It's been a while since I've worked with amenable groups and integrals against finitely additive measures, so I could be missing something, but it now seems to me that the question is easy. While apparently in general the direct product of amenable groups isn't amenable, the direct product of abelian groups is of course amenable. So we can use:
Theorem.
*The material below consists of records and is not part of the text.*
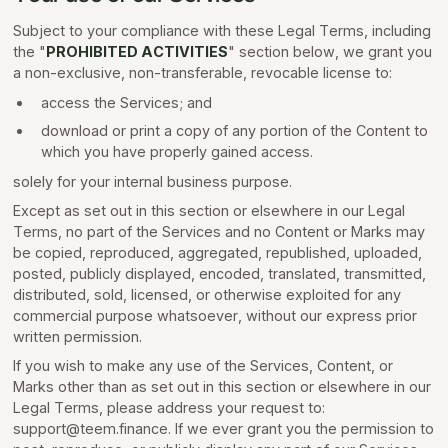
Subject to your compliance with these Legal Terms, including
the "
PROHIBITED ACTIVITIES
" section below, we grant you
a non-exclusive, non-transferable, revocable license to:
access the Services; and
download or print a copy of any portion of the Content to
which you have properly gained access.
solely for your internal business purpose.
Except as set out in this section or elsewhere in our Legal
Terms, no part of the Services and no Content or Marks may
be copied, reproduced, aggregated, republished, uploaded,
posted, publicly displayed, encoded, translated, transmitted,
distributed, sold, licensed, or otherwise exploited for any
commercial purpose whatsoever, without our express prior
written permission.
If you wish to make any use of the Services, Content, or
Marks other than as set out in this section or elsewhere in our
Legal Terms, please address your request to:
support@teem.finance. If we ever grant you the permission to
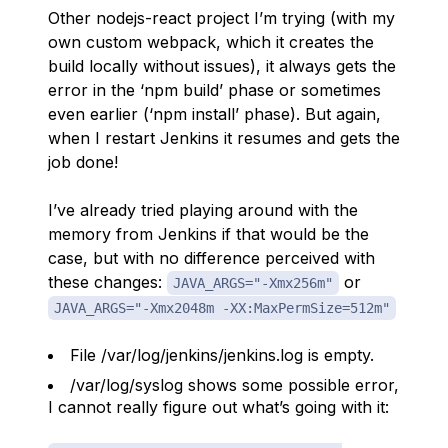
Other nodejs-react project I’m trying (with my
own custom webpack, which it creates the
build locally without issues), it always gets the
error in the ‘npm build’ phase or sometimes
even earlier (‘npm install’ phase). But again,
when I restart Jenkins it resumes and gets the
job done!
I’ve already tried playing around with the
memory from Jenkins if that would be the
case, but with no difference perceived with
these changes:
or
JAVA_ARGS="-Xmx256m"
JAVA_ARGS="-Xmx2048m -XX:MaxPermSize=512m"
File /var/log/jenkins/jenkins.log is empty.
/var/log/syslog shows some possible error,
I cannot really figure out what’s going with it:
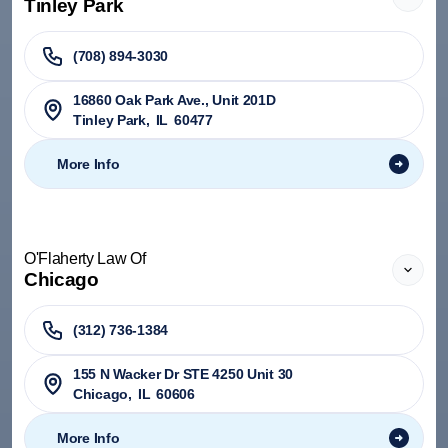
Tinley Park
(708) 894-3030
​16860 Oak Park Ave., Unit 201D
Tinley Park
,
IL
60477
More Info
O'Flaherty Law Of
Chicago
(312) 736-1384
155 N Wacker Dr STE 4250 Unit 30
Chicago
,
IL
60606
More Info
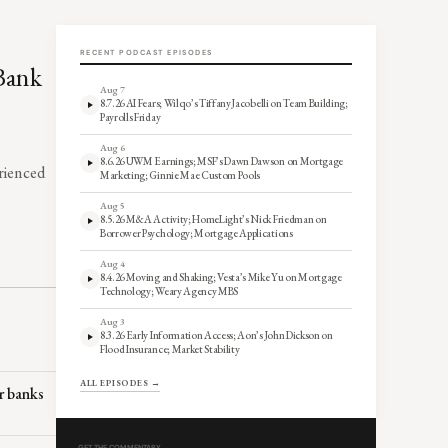
RECENT PODCAST EPISODES
 Bank
Aug 7
8.7.26 AI Fears; Wilqo’s Tiffany Jacobelli on Team Building;
Payrolls Friday
Aug 6
8.6.26 UWM Earnings; MSF’s Dawn Dawson on Mortgage
erienced
Marketing; Ginnie Mae Custom Pools
Aug 5
8.5.26 M&A Activity; HomeLight’s Nick Friedman on
Borrower Psychology; Mortgage Applications
Aug 4
8.4.26 Moving and Shaking; Vesta’s Mike Yu on Mortgage
Technology; Weary Agency MBS
Aug 3
8.3.26 Early Information Access; Aon’s John Dickson on
Flood Insurance; Market Stability
ALL EPISODES →
r banks
GET THE COMMENTARY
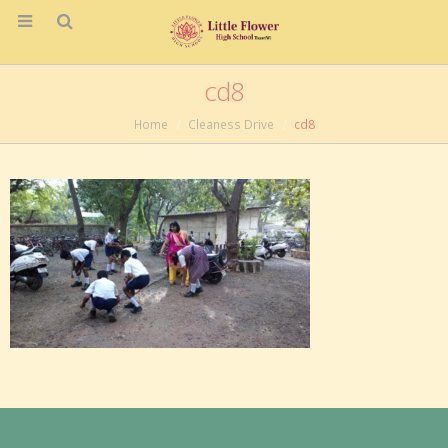
cd8
Home
Cleaness Drive
cd8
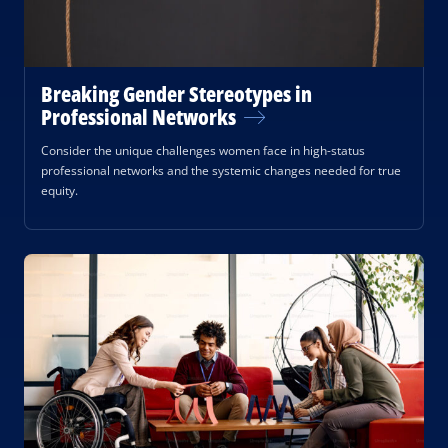
Breaking Gender Stereotypes in
Professional Networks
Consider the unique challenges women face in high-status
professional networks and the systemic changes needed for true
equity.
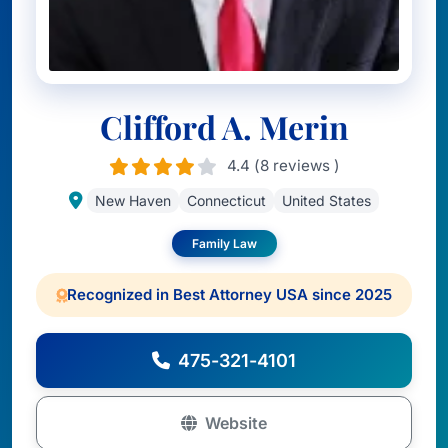
Clifford A. Merin
4.4 (8 reviews )
New Haven
Connecticut
United States
Family Law
Recognized in Best Attorney USA since 2025
475-321-4101
Website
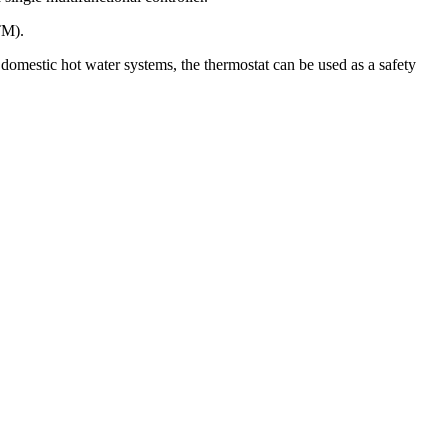
TM).
 domestic hot water systems, the thermostat can be used as a safety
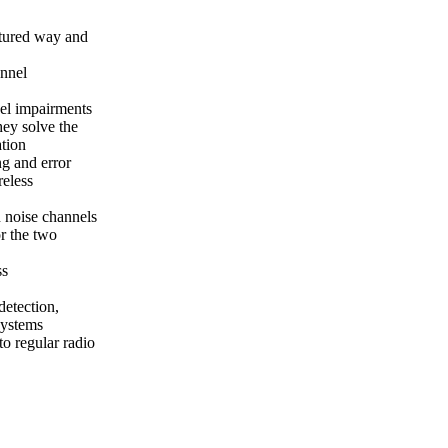
uctured way and
annel
nel impairments
hey solve the
tion
ng and error
reless
n noise channels
or the two
ss
etection,
systems
to regular radio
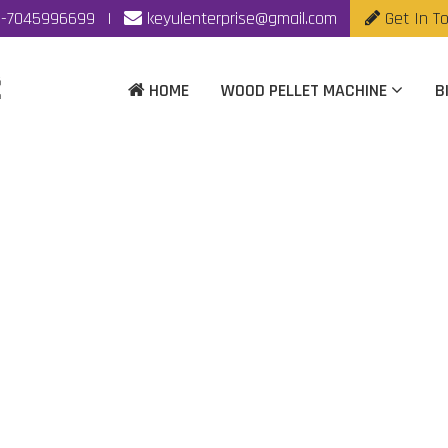
-7045996699
|
keyulenterprise@gmail.com
Get In T
HOME
WOOD PELLET MACHINE
B
mass Pellet Machine M
Rajkot
ome
|
Automatic Biomass Pellet Machine Manufacturer In Raj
If $G$ is the direct product of the groups $(G_i)_{i\in I}$ and $G$ is amenable, then there is a finitely additive invariant measure on $G$ that has independence for finite sequences of events depending respectively on pairwise disjoint sets of coordinates.
We need only prove the Theorem for finite sets $I$. For let $F$ be the set of finite partitions of $I$, with a partial order given by $K\le L$ iff $L$ is at least as fine as $K$. For any partition $K\in F$, we consider $G$ to be the product of the $G^A=\prod_{i\in A} G_i$ as $A$ ranges over $K$. The measure $\mu_K$ we get from the finite index-set case of the theorem applied to the product of the $G^A$ will satisfy the independence condition for finite sequences of events depending on pairwise disjoint sets of coordinates that are in the algebra generated by $K$.
Let $\mu$ be a limit point of $\mu_K$ along the net $(F,\le)$. Then $\mu$ is the requisite measure on $G$.
The finite index-set case follows by iterating:
Lemma: If $G_1$ and $G_2$ are groups with finitely additive invariant measures $\mu_1$ and $\mu_2$, then there is a finitely addditive invariant measure $\mu$ on their direct product such that $\mu(A\times B)=\mu_1(A)\mu_2(B)$.
Proof of Lemma: Let $\mu(U) = \int_{G_2} \mu_1 ( \{ x_2 : (x_1,x_2) \in U \} ) d\mu_2(x_2)$. Integrals against f.a. measures are additive so $\mu$ is a f.a. measure, and invariance is obvious.